BAFF promotes heightened BCR responsiveness and manifestations of chronic GVHD after allogeneic stem cell transplantation.

Blood 2021 May;137(18):2544-2557

Division of Hematological Malignancies and Cellular Therapy, Department of Medicine and.

Patients with chronic graft-versus-host disease (cGVHD) have increased B cell-activating factor (BAFF) levels, but whether BAFF promotes disease after allogeneic bone marrow transplantation (allo-BMT) remains unknown. In a major histocompatibility complex-mismatched model with cGVHD-like manifestations, we first examined B-lymphopenic μMT allo-BMT recipients and found that increased BAFF levels in cGVHD mice were not merely a reflection of B-cell number. Mice that later developed cGVHD had significantly increased numbers of recipient fibroblastic reticular cells with higher BAFF transcript levels. Increased BAFF production by donor cells also likely contributed to cGVHD, because BAFF transcript in CD4+ T cells from diseased mice and patients was increased. cGVHD manifestations in mice were associated with high BAFF/B-cell ratios and persistence of B-cell receptor (BCR)-activated B cells in peripheral blood and lesional tissue.
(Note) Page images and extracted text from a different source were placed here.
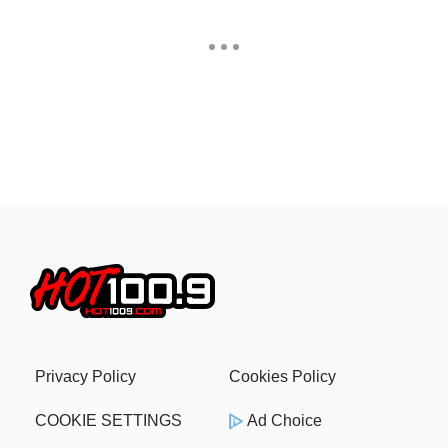
Privacy Policy
Cookies Policy
COOKIE SETTINGS
Ad Choice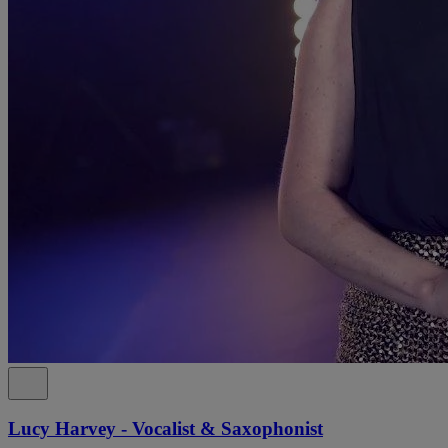
Lucy Harvey - Vocalist & Saxophonist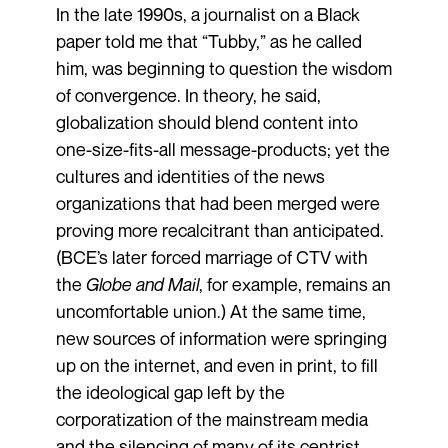
In the late 1990s, a journalist on a Black
paper told me that “Tubby,” as he called
him, was beginning to question the wisdom
of convergence. In theory, he said,
globalization should blend content into
one-size-fits-all message-products; yet the
cultures and identities of the news
organizations that had been merged were
proving more recalcitrant than anticipated.
(BCE’s later forced marriage of CTV with
the
Globe and Mail
, for example, remains an
uncomfortable union.) At the same time,
new sources of information were springing
up on the internet, and even in print, to fill
the ideological gap left by the
corporatization of the mainstream media
and the silencing of many of its centrist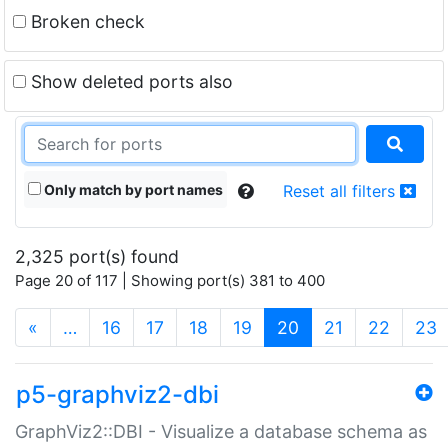
Broken check
Show deleted ports also
Only match by port names
Reset all filters
2,325 port(s) found
Page 20 of 117 | Showing port(s) 381 to 400
(current)
«
…
16
17
18
19
20
21
22
23
p5-graphviz2-dbi
GraphViz2::DBI - Visualize a database schema as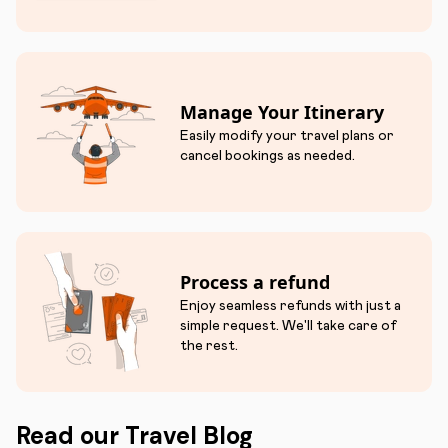
Manage Your Itinerary
Easily modify your travel plans or
cancel bookings as needed.
Process a refund
Enjoy seamless refunds with just a
simple request. We'll take care of
the rest.
Read our Travel Blog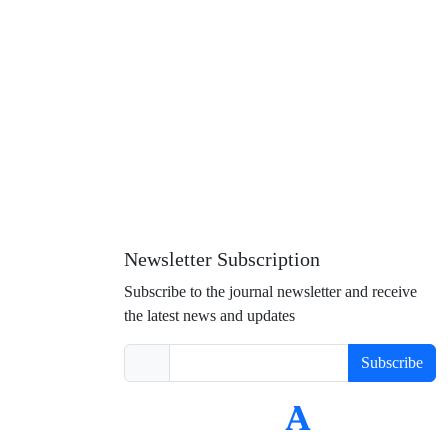
Newsletter Subscription
Subscribe to the journal newsletter and receive
the latest news and updates
Subscribe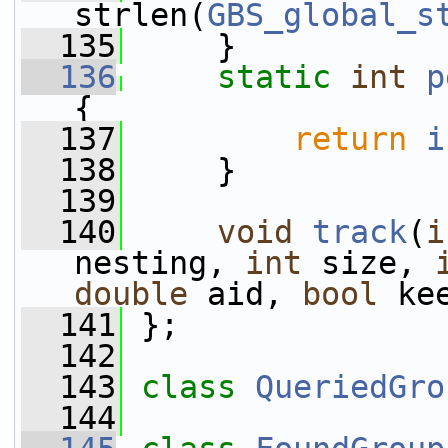
strlen(
GBS_global_s
  135
     }
  136
static
int
p
{
  137
return
i
  138
     }
  139
  140
void
track
(
i
nesting, 
int
 size, 
double
 aid, 
bool
 ke
  141
 };
  142
  143
class 
QueriedGro
  144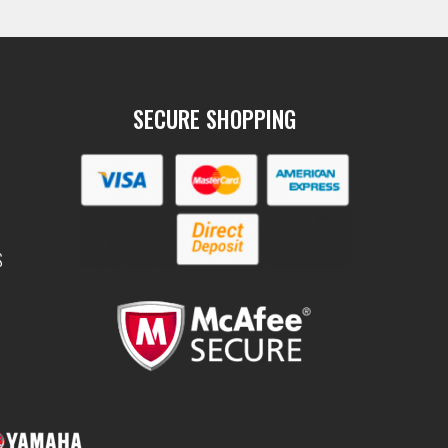
SECURE SHOPPING
S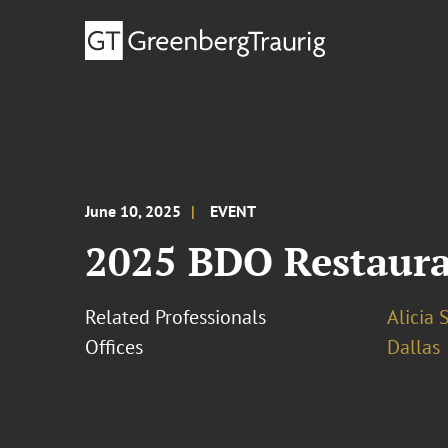
June 10, 2025
EVENT
2025 BDO Restaur
Related Professionals
Alicia 
Offices
Dallas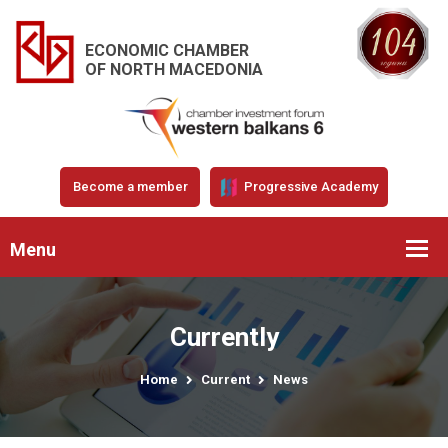
ECONOMIC CHAMBER
OF NORTH MACEDONIA
Become a member
Progressive Academy
Menu
Currently
Home
Current
News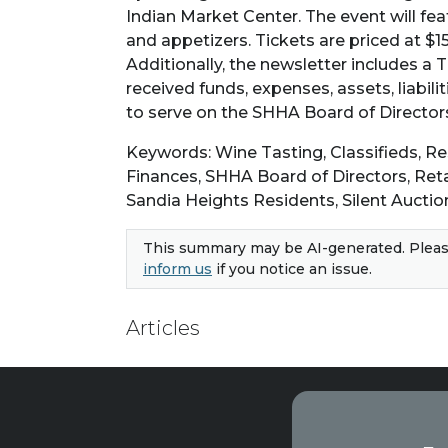
Indian Market Center. The event will fea
and appetizers. Tickets are priced at $1
Additionally, the newsletter includes a 
received funds, expenses, assets, liabili
to serve on the SHHA Board of Directors
Keywords: Wine Tasting, Classifieds, 
Finances, SHHA Board of Directors, Reta
Sandia Heights Residents, Silent Auctio
This summary may be AI-generated. Pleas
inform us
if you notice an issue.
Articles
By employing BAFF transgenic (Tg) mice donor cells, we addressed whether high BAFF contributed to BCR activation in cGVHD. BAFF increased NOTCH2 expression on B cells, augmenting BCR responsiveness to surrogate antigen and NOTCH ligand. BAFF Tg B cells had significantly increased protein levels of the proximal BCR signaling molecule SYK, and high SYK protein was maintained by BAFF after in vitro BCR activation or when alloantigen was present in vivo. Using T cell-depleted (BM only) BAFF Tg donors, we found that BAFF promoted cGVHD manifestations, circulating GL7+ B cells, and alloantibody production. We demonstrate that pathologic production of BAFF promotes an altered B-cell compartment and augments BCR responsiveness. Our findings compel studies of therapeutic targeting of BAFF and BCR pathways in patients with cGVHD.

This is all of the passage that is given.